14 KiB
🗣️ #434 - Quant Cookers Basic Guide
| Author | ubergarm |
|---|---|
| Created | 2025-05-18 |
| Updated | 2025-05-21 |
Description
Quant Cooking Basic Guide
Example workflow for cooking custom quants with ik_llama.cpp that I used to generate ubergarm/Qwen3-14B-GGUF.
Goal
The goal is to provide a specific example of methodology that can be adapted for future LLMs and quant types in general.
In this guide we will download and quantize the dense model Qwen/Qwen3-14B on a gaming rig with a single 3090TI FE 24GB VRAM GPU.
We will use the latest ik_llama.cpp quants to target running this 14B model in GGUF format fully offloaded on <=16GB VRAM systems with 32k context.
This guide does not get into more complex things like MLA methodology e.g. converting fp8 to bf16 on older GPU hardware.
Dependencies
This is all run on a Linux rig, but feel free to use WSL for a similar experience if you're limited to a windows based OS.
Install any build essentials, git, etc. We will use uv for python virtual environment management to keep everything clean.
# Setup folder to do your work and hold the models etc
mkdir /mnt/llms
cd /mnt/llms
# Install uv and python packages
# https://docs.astral.sh/uv/getting-started/installation/
curl -LsSf https://astral.sh/uv/install.sh | sh
uv venv ./venv --python 3.12 --python-preference=only-managed
source ./venv/bin/activate
uv pip install huggingface_hub[hf-xet]
# Start downloading the bf16 safetensors from huggingface
mkdir -p Qwen/Qwen3-14B
cd Qwen/Qwen3-14B
huggingface-cli download --local-dir ./ Qwen/Qwen3-14B
# Make a target directory to hold your finished quants for uploading to huggingface
mkdir -p ubergarm/Qwen3-14B-GGUF # use your name obviously
# Install mainline or evshiron llama.cpp forks just for the python scripts.
cd /mnt/llms
git clone git@github.com:ggml-org/llama.cpp.git
cd llama.cpp
cmake -B build -DGGML_CUDA=ON -DGGML_RPC=OFF -DGGML_BLAS=OFF -DGGML_SCHED_MAX_COPIES=1
cmake --build build --config Release -j $(nproc)

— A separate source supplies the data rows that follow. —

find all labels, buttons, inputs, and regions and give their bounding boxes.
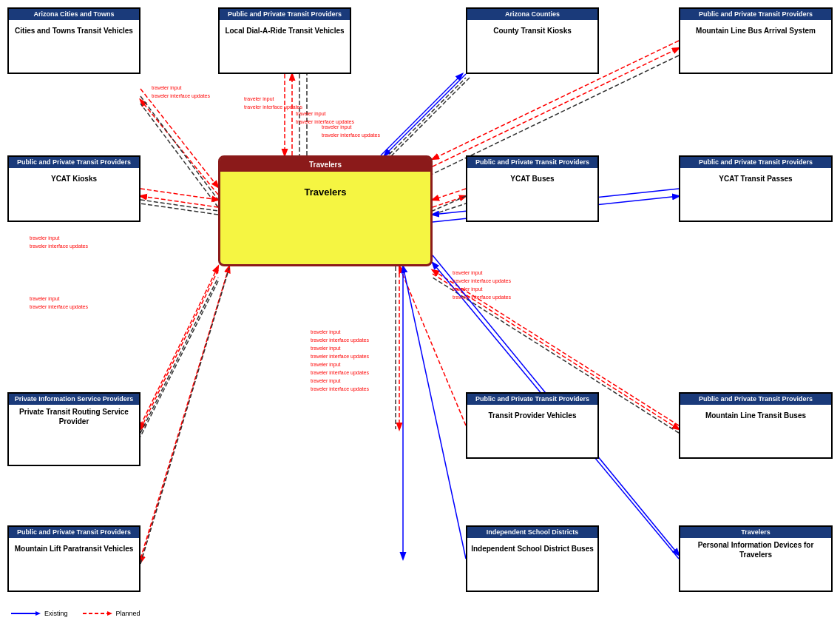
svg-line-20 [433,196,466,207]
svg-line-37 [140,268,229,564]
label-traveler-interface-10: traveler interface updates [311,354,369,359]
school-district-body: Independent School District Buses [467,538,597,560]
svg-line-19 [433,189,466,200]
svg-line-8 [385,74,466,155]
svg-line-16 [140,196,218,207]
personal-devices-body: Personal Information Devices for Travele… [680,538,831,562]
label-traveler-input-9: traveler input [311,329,340,334]
local-dialride-node: Public and Private Transit Providers Loc… [218,7,351,74]
label-traveler-interface-2: traveler interface updates [244,104,302,110]
mountain-line-bus-arrival-header: Public and Private Transit Providers [680,9,831,20]
label-traveler-input-10: traveler input [311,346,340,351]
travelers-body: Travelers [220,172,430,212]
legend-existing: Existing [11,609,68,618]
legend: Existing Planned [11,609,140,618]
private-routing-body: Private Transit Routing Service Provider [9,405,139,428]
svg-line-26 [140,270,218,429]
private-routing-label: Private Transit Routing Service Provider [12,407,136,426]
svg-line-3 [140,104,218,207]
arizona-cities-node: Arizona Cities and Towns Cities and Town… [7,7,140,74]
svg-line-15 [140,189,218,200]
svg-line-9 [381,74,462,155]
arizona-cities-header: Arizona Cities and Towns [9,9,139,20]
mountain-line-bus-arrival-node: Public and Private Transit Providers Mou… [679,7,833,74]
ycat-passes-node: Public and Private Transit Providers YCA… [679,155,833,222]
svg-line-21 [433,196,466,211]
label-traveler-interface-1: traveler interface updates [152,93,210,98]
svg-line-22 [433,204,466,215]
arizona-counties-header: Arizona Counties [467,9,597,20]
label-traveler-interface-7: traveler interface updates [453,295,511,300]
school-district-header: Independent School Districts [467,527,597,538]
planned-line-icon [83,609,112,618]
label-traveler-input-7: traveler input [453,286,482,292]
svg-line-18 [140,204,218,215]
ycat-buses-body: YCAT Buses [467,168,597,190]
label-traveler-interface-3: traveler interface updates [296,119,354,124]
ycat-passes-body: YCAT Transit Passes [680,168,831,190]
private-routing-header: Private Information Service Providers [9,394,139,405]
mountain-line-bus-arrival-body: Mountain Line Bus Arrival System [680,20,831,42]
svg-line-11 [385,78,466,159]
ycat-buses-header: Public and Private Transit Providers [467,157,597,168]
mountain-lift-header: Public and Private Transit Providers [9,527,139,538]
svg-line-27 [140,278,218,433]
travelers-header: Travelers [220,158,430,172]
local-dialride-body: Local Dial-A-Ride Transit Vehicles [220,20,350,42]
label-traveler-interface-8: traveler interface updates [30,304,88,309]
svg-line-38 [403,266,466,559]
label-traveler-interface-4: traveler interface updates [322,132,380,138]
transit-provider-header: Public and Private Transit Providers [467,394,597,405]
svg-line-17 [140,200,218,211]
svg-marker-43 [35,611,41,616]
svg-line-25 [140,266,218,426]
label-traveler-input-3: traveler input [296,111,325,116]
personal-devices-node: Travelers Personal Information Devices f… [679,525,833,592]
label-traveler-input-2: traveler input [244,96,274,101]
private-routing-node: Private Information Service Providers Pr… [7,392,140,466]
label-traveler-interface-11: traveler interface updates [311,370,369,375]
school-district-node: Independent School Districts Independent… [466,525,599,592]
ycat-passes-header: Public and Private Transit Providers [680,157,831,168]
svg-line-1 [140,100,218,195]
svg-line-0 [140,89,218,187]
svg-line-35 [140,266,229,559]
label-traveler-input-11: traveler input [311,362,340,367]
ycat-kiosks-node: Public and Private Transit Providers YCA… [7,155,140,222]
diagram-container: Arizona Cities and Towns Cities and Town… [0,0,840,629]
label-traveler-interface-5: traveler interface updates [30,243,88,249]
travelers-node: Travelers Travelers [218,155,433,266]
label-traveler-input-5: traveler input [30,235,59,240]
transit-provider-node: Public and Private Transit Providers Tra… [466,392,599,459]
mountain-lift-body: Mountain Lift Paratransit Vehicles [9,538,139,560]
mountain-lift-node: Public and Private Transit Providers Mou… [7,525,140,592]
mountain-line-transit-node: Public and Private Transit Providers Mou… [679,392,833,459]
ycat-kiosks-header: Public and Private Transit Providers [9,157,139,168]
svg-line-10 [388,78,470,159]
svg-marker-45 [107,611,112,616]
label-traveler-interface-9: traveler interface updates [311,337,369,343]
label-traveler-interface-6: traveler interface updates [453,278,511,283]
ycat-kiosks-body: YCAT Kiosks [9,168,139,190]
ycat-buses-node: Public and Private Transit Providers YCA… [466,155,599,222]
existing-line-icon [11,609,41,618]
label-traveler-input-12: traveler input [311,378,340,383]
label-traveler-input-1: traveler input [152,85,181,90]
label-traveler-input-8: traveler input [30,296,59,301]
arizona-counties-body: County Transit Kiosks [467,20,597,42]
label-traveler-interface-12: traveler interface updates [311,386,369,391]
arizona-cities-body: Cities and Towns Transit Vehicles [9,20,139,42]
svg-line-28 [140,281,218,437]
legend-planned: Planned [83,609,140,618]
svg-line-2 [140,96,218,200]
label-traveler-input-6: traveler input [453,270,482,275]
mountain-line-transit-body: Mountain Line Transit Buses [680,405,831,427]
label-traveler-input-4: traveler input [322,124,351,130]
planned-label: Planned [116,610,140,617]
arizona-counties-node: Arizona Counties County Transit Kiosks [466,7,599,74]
mountain-line-transit-header: Public and Private Transit Providers [680,394,831,405]
existing-label: Existing [44,610,68,617]
transit-provider-body: Transit Provider Vehicles [467,405,597,427]
local-dialride-header: Public and Private Transit Providers [220,9,350,20]
svg-line-36 [140,266,229,562]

# Install and build ik_llama.cpp for the heavy lifting and SOTA GGUF quants.
cd /mnt/llms
git clone git@github.com:ikawrakow/ik_llama.cpp.git
cd ik_llama.cpp
cmake -B build -DGGML_CUDA=ON -DGGML_RPC=OFF -DGGML_BLAS=OFF -DGGML_SCHED_MAX_COPIES=1
cmake --build build --config Release -j $(nproc)
# Download your imatrix corpus and wiki.test.raw test corpus.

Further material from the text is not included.